La Zone de libre-échange continentale africaine (ZLECAf), lancée opérationnellement en 2021, reste l’un des projets phares de l’Union africaine à fin 2025. Réunissant 55 États autour d’un marché de près de 1,55 milliard de consommateurs et d’un PIB cumulé estimé à environ 3 000 milliards de dollars, elle vise à booster le commerce intra-africain, promouvoir l’industrialisation et réduire la dépendance aux matières premières.
Selon les projections inchangées de la Banque mondiale, une mise en œuvre complète pourrait générer 450 milliards de dollars de revenus supplémentaires d’ici 2035 et sortir 30 millions de personnes de l’extrême pauvreté. Pourtant, fin 2025, le décalage entre ambitions politiques et avancées économiques demeure marqué.
À ce stade, le commerce intra-africain représente environ 16 à 19 % des échanges totaux du continent, selon les rapports d’Afreximbank et de la CNUCED, avec des fluctuations entre 15 % et 21 % ces dernières années. Ce niveau reste très inférieur à celui de l’Europe (près de 50-60 %) ou de l’Asie (plus de 60 %).

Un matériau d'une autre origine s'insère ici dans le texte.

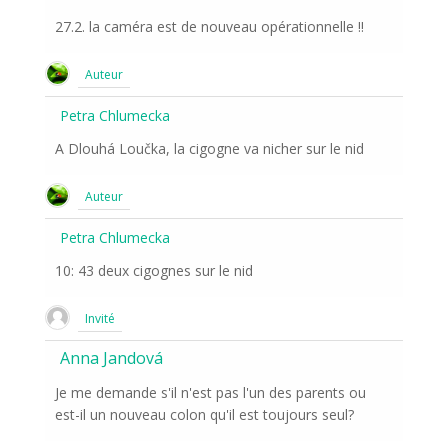
27.2. la caméra est de nouveau opérationnelle !!
Auteur
Petra Chlumecka
A Dlouhá Loučka, la cigogne va nicher sur le nid
Auteur
Petra Chlumecka
10: 43 deux cigognes sur le nid
Invité
Anna Jandová
Je me demande s'il n'est pas l'un des parents ou
est-il un nouveau colon qu'il est toujours seul?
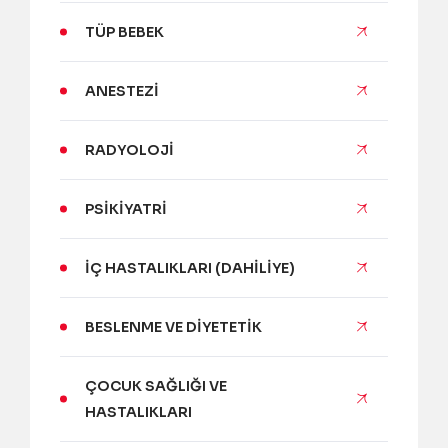
TÜP BEBEK
ANESTEZI
RADYOLOJI
PSIKIYATRI
İÇ HASTALIKLARI (DAHILIYE)
BESLENME VE DIYETETIK
ÇOCUK SAĞLIĞI VE
HASTALIKLARI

Incluant le commerce informel – souvent sous-estimé –, certains experts estiment qu’il pourrait atteindre 40 %, notamment dans l’agroalimentaire. L’Afrique ne pèse toujours qu’environ 3 % du commerce mondial, malgré près de 19 % de la population globale.
Cet héritage colonial persiste : infrastructures orientées vers l’exportation extracontinentale, spécialisation dans les commodities et marchés nationaux fragmentés. Après les indépendances, ces structures se sont maintenues, aggravées par des barrières non tarifaires (normes hétérogènes, coûts logistiques élevés, instabilité macroéconomique) et des systèmes financiers peu intégrés.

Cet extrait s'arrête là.